Porém, o processo, que trata da existência de um organização criminosa
incrustada na Receita Estadual de Londrina, tem 73 réus e cada um deles
tem direito a um advogado presente na sessão.
"É realmente um número grande de acusados, testemunhas e
advogados. Por isso, pedimos a disponibilidade do Tribunal do Juri".
Além disso, os jornalistas também terão acesso às audiências, já que se
trata de um processo público. Nossa expectativa é de que as audiências
transcorram de maneira tranquila e sejam tão proveitosas quanto foram as
do processo da Operação Voldemort", disse o juiz referindo-se à ação
que acusa oito pessoas de organização criminosa para fraudar a
contratação da oficina mecânica Providence, que, segundo o MP, seria de
propriedade do parente distante do governador Beto Richa (PSDB), Luiz
Abi Antoun.
Enquanto isso, alguns acusados têm solicitado ao juiz dispensa das
audiências de oitiva de testemunhas. Vão comparecer apenas nos
interrogatórios, que foram marcados para março. "É um direito do réu não
se fazer presente nas audiências", explicou o juiz.
Para este primeiro dia, o juiz convocou 11 testemunhas de
acusação, incluindo policiais do Grupo de Atuação Especial de Combate ao
Crime Organizado (Gaeco) e informantes. Até quinta-feira, 11 pessoas
serão ouvidas por dia. Na quarta-feira, por exemplo, será ouvido o
ex-assessor do governo do Estado Marcelo Caramori, que fez acordo de
delação premiada com o MP. A sexta foi reservada às pessoas que faltaram
justificadamente nas datas anteriores. As audiências para ouvir as
testemunhas de defesa começam na segunda-feira que vem e seguem nos dias
úteis até 1º de março. Foram convocadas 31 pessoas por dia. "Fizemos
questão de organizar as testemunhas, agendando previamente a data, para
que as pessoas não fiquem esperando indefinidamente", comentou o juiz.
INTERROGATÓRIOS
O interrogatório dos 52 réus que residem em Londrina será
realizado em sete dias úteis, entre 2 e 10 de março. A cada dia serão
ouvidos entre seis e oito acusados. "Esperamos concluir a audiência de
instrução e julgamento nesses 19 dias úteis", afirmou o juiz,
ressalvando que isso não será possível se testemunhas consideradas
imprescindíveis pela acusação ou pela defesa faltarem, de maneira
justificada, às audiências previamente agendas.

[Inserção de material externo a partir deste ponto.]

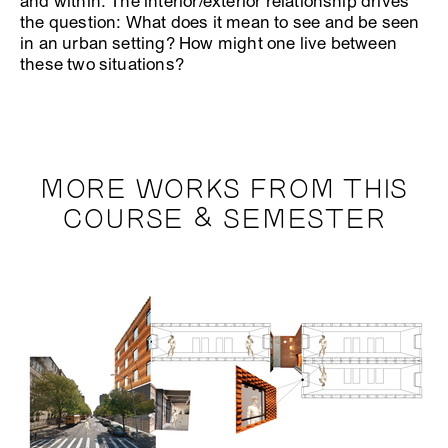
and within. The interior/exterior relationship drives
the question: What does it mean to see and be seen
in an urban setting? How might one live between
these two situations?
MORE WORKS FROM THIS
COURSE & SEMESTER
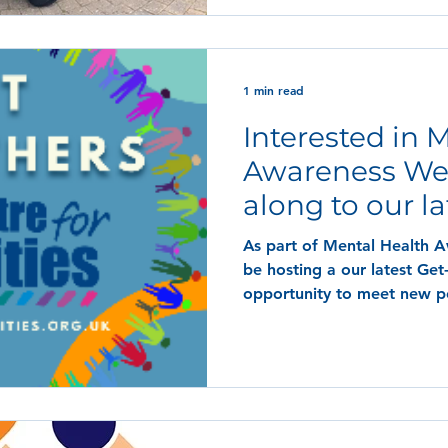
1 min read
Interested in 
Awareness W
along to our la
Together!
As part of Mental Health 
be hosting a our latest Get-
opportunity to meet new p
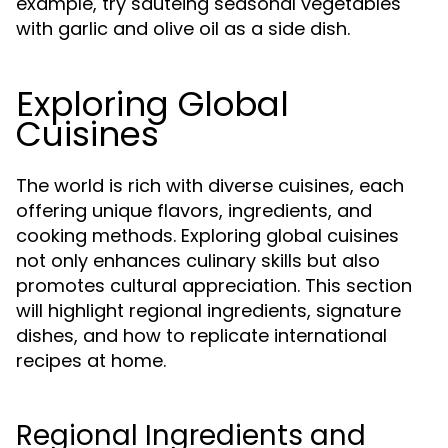
example, try sautéing seasonal vegetables
with garlic and olive oil as a side dish.
Exploring Global
Cuisines
The world is rich with diverse cuisines, each
offering unique flavors, ingredients, and
cooking methods. Exploring global cuisines
not only enhances culinary skills but also
promotes cultural appreciation. This section
will highlight regional ingredients, signature
dishes, and how to replicate international
recipes at home.
Regional Ingredients and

"Neste caso, a menos que aja concordância do Ministério Público e
dos advogados, a ordem a audiência não pode ser invertida. Teríamos que
suspender as audiências até ouvir as testemunhas que faltaram",
explicou Nanuncio. Conforme o Código de Processo Penal, primeiramente
devem ser ouvidas as testemunhas de acusação; em seguida, as de defesa;
e, só então, os acusados. Testemunhas e réus que não moram em Londrina
serão ouvidos por carta precatória em suas comarcas.

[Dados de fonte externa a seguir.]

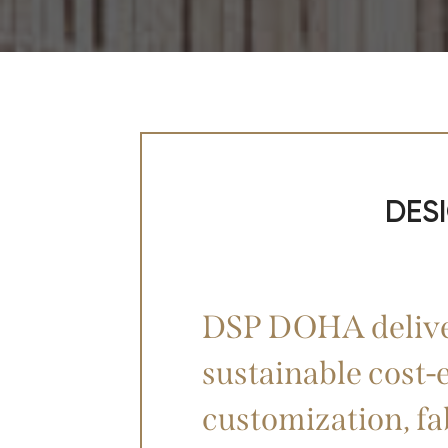
DES
DSP DOHA deliver
sustainable cost-e
customization, fa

Quanto ao principal delator do esquema, o auditor Luiz Antonio
de Souza, preso desde janeiro do ano passado, quando foi flagrado em um
motel com uma adolescente, o juiz já solicitou à Penitenciária Estadual
de Londrina (PEL) que leve o acusado, devidamente escoltado, ao Fórum em
7 de março, quando será interrogado. Pelo acordo de delação premiada,
Souza fica preso até junho deste ano em regime fechado.
O promotor Jorge Barreto da Costa, coordenador do Gaeco, disse
esperar que as testemunhas de acusação "confirmem aquilo que afirmaram
durante as investigações". Ele e a promotora Leila Schimit, também do
Gaeco, devem se revesar no comparecimento às audiências.